The vampire barely even hesitated. “I’m heading to the gate. Marcus’ vampires were there, but then they moved away from it. I was with Pietre when his vampires tried to ambush them.”
“But you’re not dead,” Briony pointed out. She knew what Marcus’ vampires could do.
“I ran away.” The vampire didn’t seem particularly ashamed of that. “Once I saw Pietre and Marcus fighting, I ran. I figured that if I waited by the gate, I might be able to sneak through.”
Briony looked at the vampire carefully, trying to tell if he was lying. “Pietre and Marcus were fighting?”
“Until Pietre ran. Though he stopped at the edge of the battle and let Marcus see him.” The vampire looked confused. “I don’t know why he did that.”
Briony could only think of one reason. “He wanted him to follow, but why? Where was he headed?”
“I don’t know,” the vampire insisted. “Before the fight, they were talking about the diner, but…” The vampire didn’t finish and twisted free of Briony’s grip, running for the trees. Almost without thinking, Briony incinerated the vampire with a ball of fire.
“We need to get to the diner,” Briony
said.
“Even though he could be lying?” Kevin pointed out. “This could just be a ploy to keep you away from the gate, and you know the scepter is drawing you there.”
Briony shook her head. “We can’t take that risk. It’s obvious Pietre is planning to use Marcus to kill the Preservation Society by leading him to the diner. That would be carnage.”
Kevin nodded. “Manipulating him that way sounds like the kind of thing Pietre would do.”
“So we have to get there and stop it,” Briony said. By the time she’d finished saying it, Kevin was already in his wolf form. Briony didn’t know what it would look like, riding through town on the back of a wolf, but right then she didn’t care. Not with her friends’ lives at stake. She fastened the chain of the scepter/pendant around her neck and then climbed onto his back.
By the time they got to the diner though, Briony needn’t have worried about the way things looked. The space around it looked like a war zone. A couple of cars parked by the curb in front of the place were wrecked, while there actually seemed to be some kind of moat running around the building. Water was spraying through the air from hidden sprinklers, and there were men and women laying on the ground who looked like they’d been caught in some kind of bomb blast, so badly were they burned.

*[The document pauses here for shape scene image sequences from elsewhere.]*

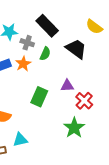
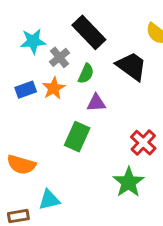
gray cross: (27, 43) -> (60, 57), turned 32
purple triangle: (67, 86) -> (96, 103), moved

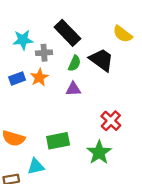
gray cross: (60, 57) -> (44, 53), turned 35
green semicircle: (86, 74) -> (75, 63), moved
green rectangle: (77, 137) -> (58, 141), moved, turned 55

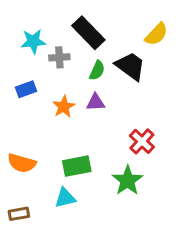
yellow semicircle: (123, 34) -> (156, 34), turned -84
orange star: (39, 77) -> (64, 107), moved
cyan triangle: (36, 166) -> (65, 198), moved

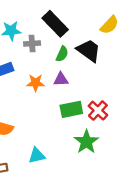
orange star: (64, 107) -> (36, 83), turned 30
green rectangle: (77, 166) -> (71, 109), moved

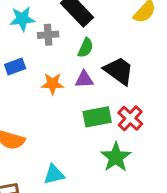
black trapezoid: (89, 50) -> (119, 71), moved

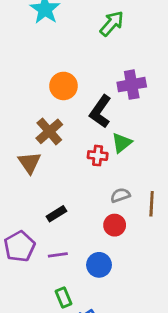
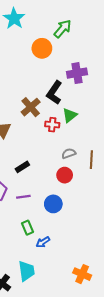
orange circle: (64, 86) -> (42, 48), moved
brown cross: (49, 131) -> (31, 107), moved

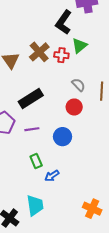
brown cross: (31, 107) -> (39, 52), moved
gray semicircle: (69, 153) -> (78, 85), turned 64
black rectangle: (22, 167) -> (31, 99), size x1.6

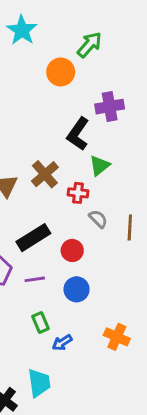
red cross: (61, 55) -> (78, 193), moved
red circle: (74, 107) -> (72, 250), moved
orange cross: (92, 209) -> (117, 337), moved

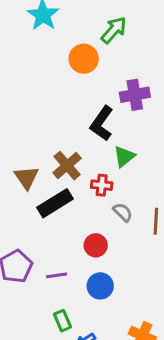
black rectangle: (33, 238) -> (55, 203), moved

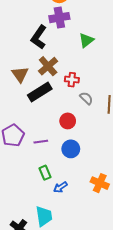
purple cross: (135, 95) -> (59, 18), moved
black L-shape: (102, 123) -> (39, 37), moved
green triangle: (124, 157) -> (86, 40), moved

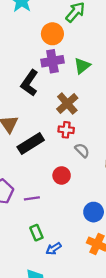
green triangle: (86, 40) -> (82, 66), moved
brown cross: (48, 66) -> (67, 103), moved
blue circle: (71, 149) -> (94, 212), moved

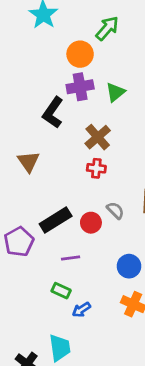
black rectangle: (31, 143) -> (56, 220), moved
gray semicircle: (82, 150) -> (115, 210), moved
purple line: (32, 198) -> (71, 258), moved
green rectangle: (36, 233) -> (61, 291), turned -42

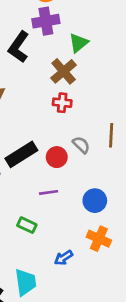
green triangle: (115, 92) -> (78, 43), moved
purple line: (71, 258) -> (49, 192), moved
blue arrow: (81, 310) -> (64, 258), moved

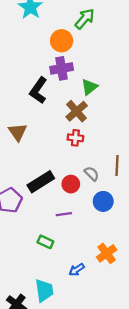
blue circle: (95, 201) -> (103, 201), moved
orange cross: (99, 239) -> (107, 253), turned 30

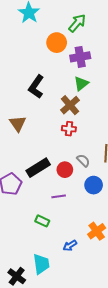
purple cross: (62, 68) -> (80, 57), moved

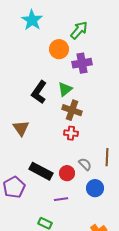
green triangle: (81, 84) -> (65, 89), moved
brown cross: (70, 105) -> (72, 110), turned -30
black rectangle: (38, 168) -> (41, 171), turned 60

No, Briony realized as she got closer, not men and women. Vampires. Pietre’s vampires. He’d obviously found some on his way into town and they’d been part of whatever attack was going on, but they’d been sprayed with what had to be holy water. Briony was in such a hurry to get inside that she didn’t even pause to finish them with her sword. She just ran straight for the diner’s door. A vampire got in her way and Briony cut it down. Another stepped up…
…and died as a stake flew across the room from some kind of gun George was holding. Jill was there too, swinging around a silver chain that kept vampires dancing back away from it. There weren’t many in the diner, but there were enough to make it chaos in there. Briony spotted Fallon towards the back, fighting alongside Percy, Pete’s nephew. Of Pete himself there was no sign.